Task description >>
In the records below, reproduce exactly the lines from the one containing "sau nửa năm" through the one containing "Декоративные", both included, and omit the pictures.
++++++++++
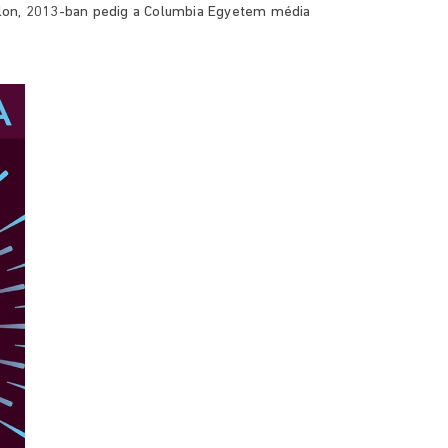
olon, 2013-ban pedig a Columbia Egyetem média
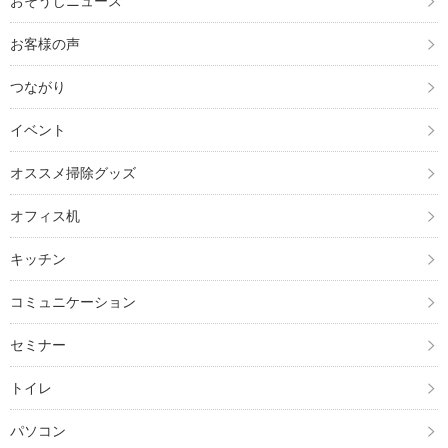
おそうじニュース
お客様の声
つながり
イベント
オススメ掃除グッズ
オフィス机
キッチン
コミュニケーション
セミナー
トイレ
パソコン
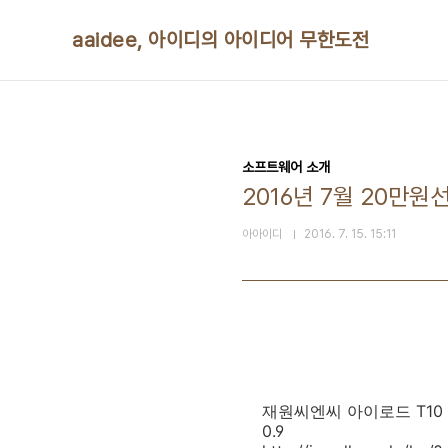
본문 바로가기
aaidee, 아이디의 아이디어 무한도전
소프트웨어 소개
2016년 7월 20만
아아이디
2016. 7. 15. 15:11
재원씨엔씨 아이로드 T10 2채널 16
0.9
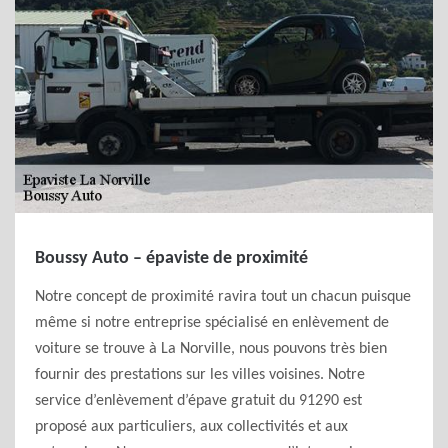
Boussy Auto – épaviste de proximité
Notre concept de proximité ravira tout un chacun puisque
même si notre entreprise spécialisé en enlèvement de
voiture se trouve à La Norville, nous pouvons très bien
fournir des prestations sur les villes voisines. Notre
service d’enlèvement d’épave gratuit du 91290 est
proposé aux particuliers, aux collectivités et aux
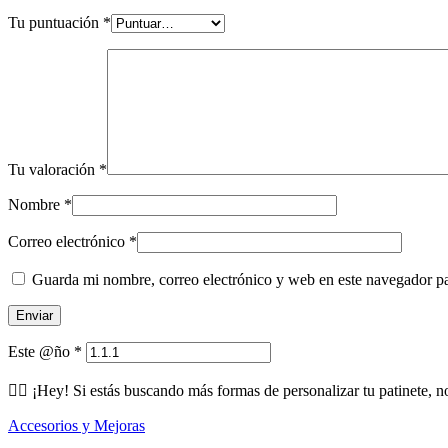
Tu puntuación
*
Tu valoración
*
Nombre
*
Correo electrónico
*
Guarda mi nombre, correo electrónico y web en este navegador p
Este @ño
*
🕵️‍♂️ ¡Hey! Si estás buscando más formas de personalizar tu patinete, n
Accesorios y Mejoras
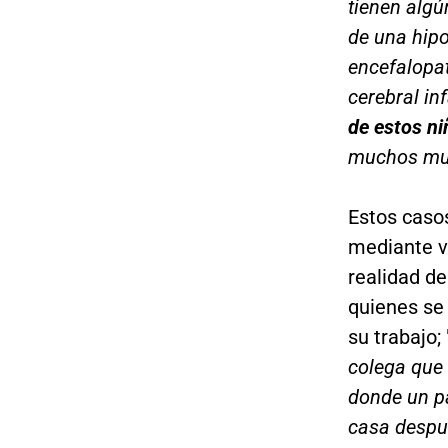
tienen algú
de una hipo
encefalopat
cerebral inf
de estos ni
muchos mue
Estos casos
mediante vi
realidad d
quienes se 
su trabajo; 
colega que 
donde un pa
casa despué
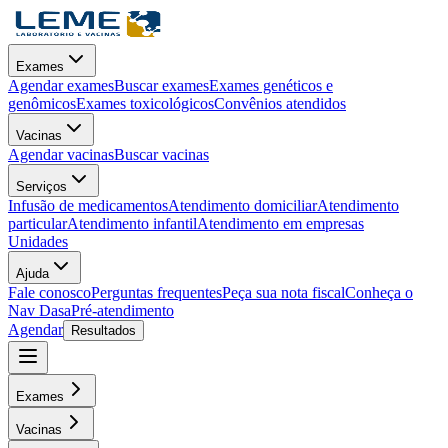
Exames
Agendar exames
Buscar exames
Exames genéticos e
genômicos
Exames toxicológicos
Convênios atendidos
Vacinas
Agendar vacinas
Buscar vacinas
Serviços
Infusão de medicamentos
Atendimento domiciliar
Atendimento
particular
Atendimento infantil
Atendimento em empresas
Unidades
Ajuda
Fale conosco
Perguntas frequentes
Peça sua nota fiscal
Conheça o
Nav Dasa
Pré-atendimento
Agendar
Resultados
Exames
Vacinas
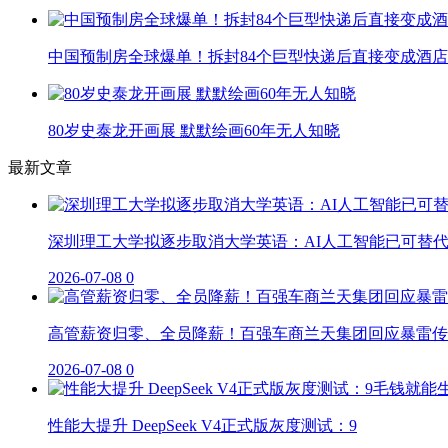
中国预制房全球爆单！拆封84个巨型快递后直接变成酒店
80岁史泰龙开画展 默默绘画60年无人知晓
最新文章
深圳理工大学拟逐步取消大学英语：AI人工智能已可替
2026-07-08
0
高管薪资归零、全员降薪！百强车商兰天集团回应暴雷传
2026-07-08
0
性能大提升 DeepSeek V4正式版灰度测试：9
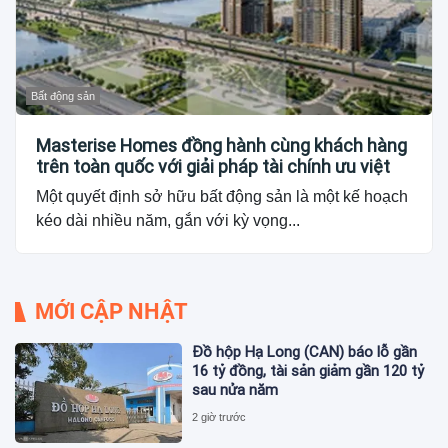
Bất động sản
Masterise Homes đồng hành cùng khách hàng
trên toàn quốc với giải pháp tài chính ưu việt
Một quyết định sở hữu bất động sản là một kế hoạch
kéo dài nhiều năm, gắn với kỳ vọng...
MỚI CẬP NHẬT
Đồ hộp Hạ Long (CAN) báo lỗ gần
16 tỷ đồng, tài sản giảm gần 120 tỷ
sau nửa năm
2 giờ trước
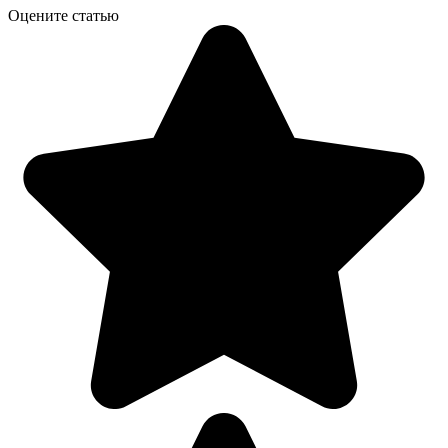
Оцените статью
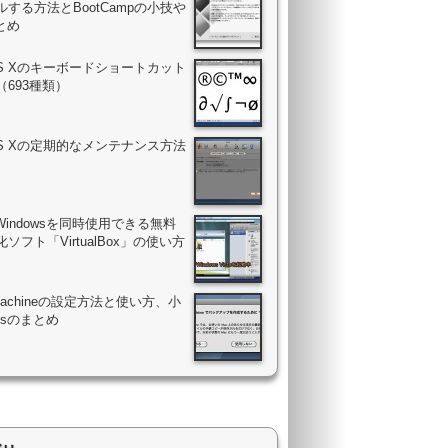
する方法とBootCampの小技や
まとめ
OS Xのキーボードショートカット
（693種類）
OS Xの定期的なメンテナンス方法
Windowsを同時使用できる無料
ソフト「VirtualBox」の使い方
 Machineの設定方法と使い方、小
psのまとめ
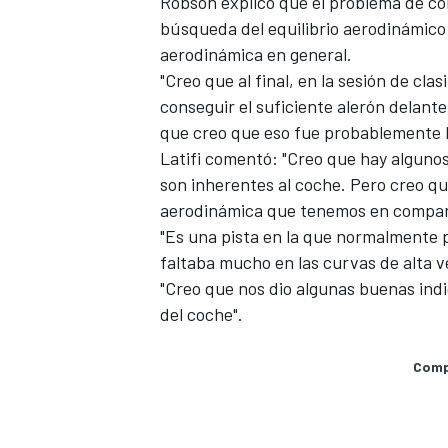
Robson explicó que el problema de con
búsqueda del equilibrio aerodinámic
aerodinámica en general.
"Creo que al final, en la sesión de cla
conseguir el suficiente alerón delanter
que creo que eso fue probablemente l
Latifi comentó: "Creo que hay algunos
son inherentes al coche. Pero creo que
aerodinámica que tenemos en compara
"Es una pista en la que normalmente p
faltaba mucho en las curvas de alta v
MÁS CATEGORÍAS
"Creo que nos dio algunas buenas indic
del coche".
Compa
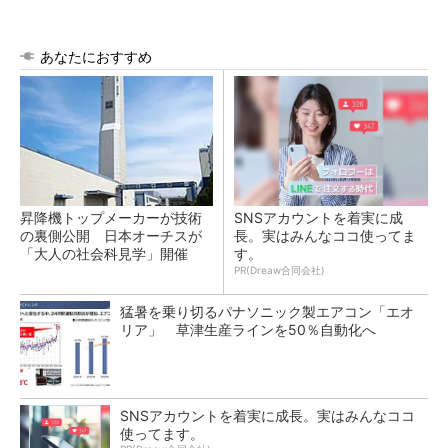
あなたにおすすめ
昇降機トップメーカーが技術
SNSアカウントを着実に成
の裏側公開 日本オーチスが
長。実はみんなココ使ってま
「大人の社会科見学」開催
す。
PR(Dreaw合同会社)
猛暑を乗り切るパナソニック製エアコン「エオ
リア」 草津生産ラインを50％自動化へ
SNSアカウントを着実に成長。実はみんなココ
使ってます。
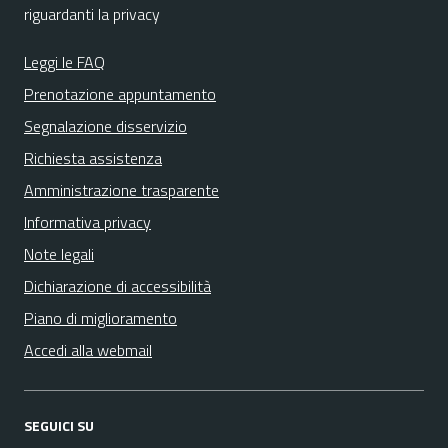
riguardanti la privacy
Leggi le FAQ
Prenotazione appuntamento
Segnalazione disservizio
Richiesta assistenza
Amministrazione trasparente
Informativa privacy
Note legali
Dichiarazione di accessibilità
Piano di miglioramento
Accedi alla webmail
SEGUICI SU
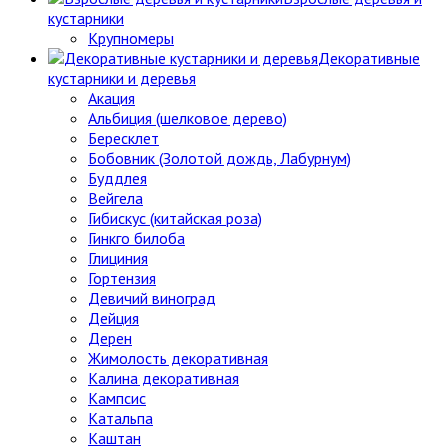
кустарники
Крупномеры
Декоративные
кустарники и деревья
Акация
Альбиция (шелковое дерево)
Бересклет
Бобовник (Золотой дождь, Лабурнум)
Буддлея
Вейгела
Гибискус (китайская роза)
Гинкго билоба
Глициния
Гортензия
Девичий виноград
Дейция
Дерен
Жимолость декоративная
Калина декоративная
Кампсис
Катальпа
Каштан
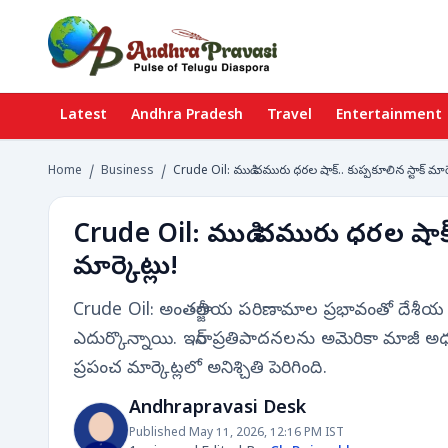
Latest
Andhra Pradesh
Travel
Entertainment
Home
/
Business
/
Crude Oil: ముడి చమురు ధరల షాక్.. కుప్పకూలిన స్టాక్ మార్క
Crude Oil: ముడి చమురు ధరల షాక్..
మార్కెట్లు!
Crude Oil: అంతర్జాతీయ పరిణామాల ప్రభావంతో దేశీయ స్ట
ఎదుర్కొన్నాయి. ఇరాన్ ప్రతిపాదనలను అమెరికా మాజీ అధ్య
ప్రపంచ మార్కెట్లలో అనిశ్చితి పెరిగింది.
Andhrapravasi Desk
Published May 11, 2026, 12:16 PM IST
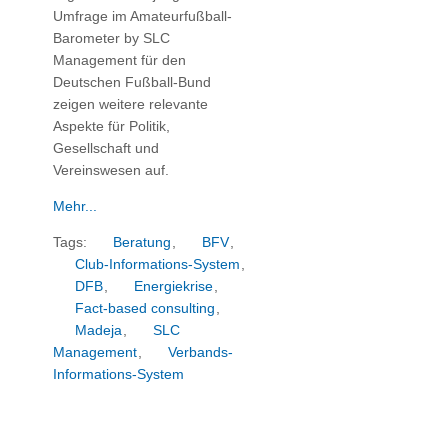
Umfrage im Amateurfußball-
Barometer by SLC
Management für den
Deutschen Fußball-Bund
zeigen weitere relevante
Aspekte für Politik,
Gesellschaft und
Vereinswesen auf.
Mehr...
Tags:
Beratung
,
BFV
,
Club-Informations-System
,
DFB
,
Energiekrise
,
Fact-based consulting
,
Madeja
,
SLC
Management
,
Verbands-
Informations-System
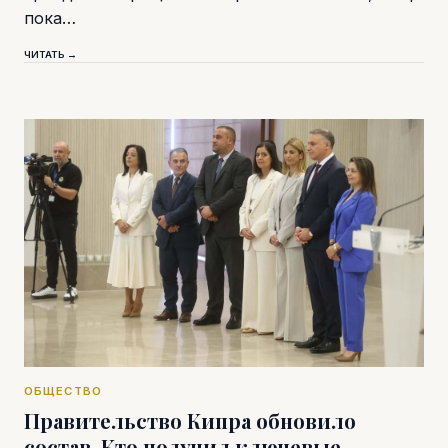
пока…
ЧИТАТЬ →
ОБЩЕСТВО
Правительство Кипра обновило
состав. Кто получил ключевые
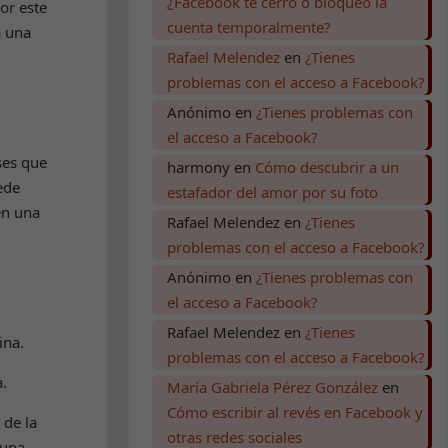
¿Facebook te cerró o bloqueó la
or este
cuenta temporalmente?
a una
Rafael Melendez
en
¿Tienes
problemas con el acceso a Facebook?
Anónimo
en
¿Tienes problemas con
el acceso a Facebook?
ses que
harmony
en
Cómo descubrir a un
ede
estafador del amor por su foto
en una
Rafael Melendez
en
¿Tienes
problemas con el acceso a Facebook?
Anónimo
en
¿Tienes problemas con
el acceso a Facebook?
Rafael Melendez
en
¿Tienes
ina.
problemas con el acceso a Facebook?
.
María Gabriela Pérez González
en
Cómo escribir al revés en Facebook y
 de la
otras redes sociales
 una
++++++++++
Worked solution >>
sau nửa năm
2 giờ trước
Оцените статью
する方法とBootCampの小技や
まとめ
OS Xのキーボードショートカット
（693種類）
OS Xの定期的なメンテナンス方法
Windowsを同時使用できる無料
ソフト「VirtualBox」の使い方
 Machineの設定方法と使い方、小
psのまとめ
Robson explicó que el problema de con
búsqueda del equilibrio aerodinámic
aerodinámica en general.
"Creo que al final, en la sesión de cla
conseguir el suficiente alerón delanter
que creo que eso fue probablemente l
Latifi comentó: "Creo que hay algunos
son inherentes al coche. Pero creo que
aerodinámica que tenemos en compara
"Es una pista en la que normalmente p
faltaba mucho en las curvas de alta v
MÁS CATEGORÍAS
"Creo que nos dio algunas buenas indic
del coche".
Compa
あなたにおすすめ
昇降機トップメーカーが技術
SNSアカウントを着実に成
の裏側公開 日本オーチスが
長。実はみんなココ使ってま
「大人の社会科見学」開催
す。
PR(Dreaw合同会社)
猛暑を乗り切るパナソニック製エアコン「エオ
リア」 草津生産ラインを50％自動化へ
SNSアカウントを着実に成長。実はみんなココ
使ってます。
riguardanti la privacy
Leggi le FAQ
Prenotazione appuntamento
Segnalazione disservizio
Richiesta assistenza
Amministrazione trasparente
Informativa privacy
Note legali
Dichiarazione di accessibilità
Piano di miglioramento
Accedi alla webmail
SEGUICI SU
кустарники
Крупномеры
Декоративные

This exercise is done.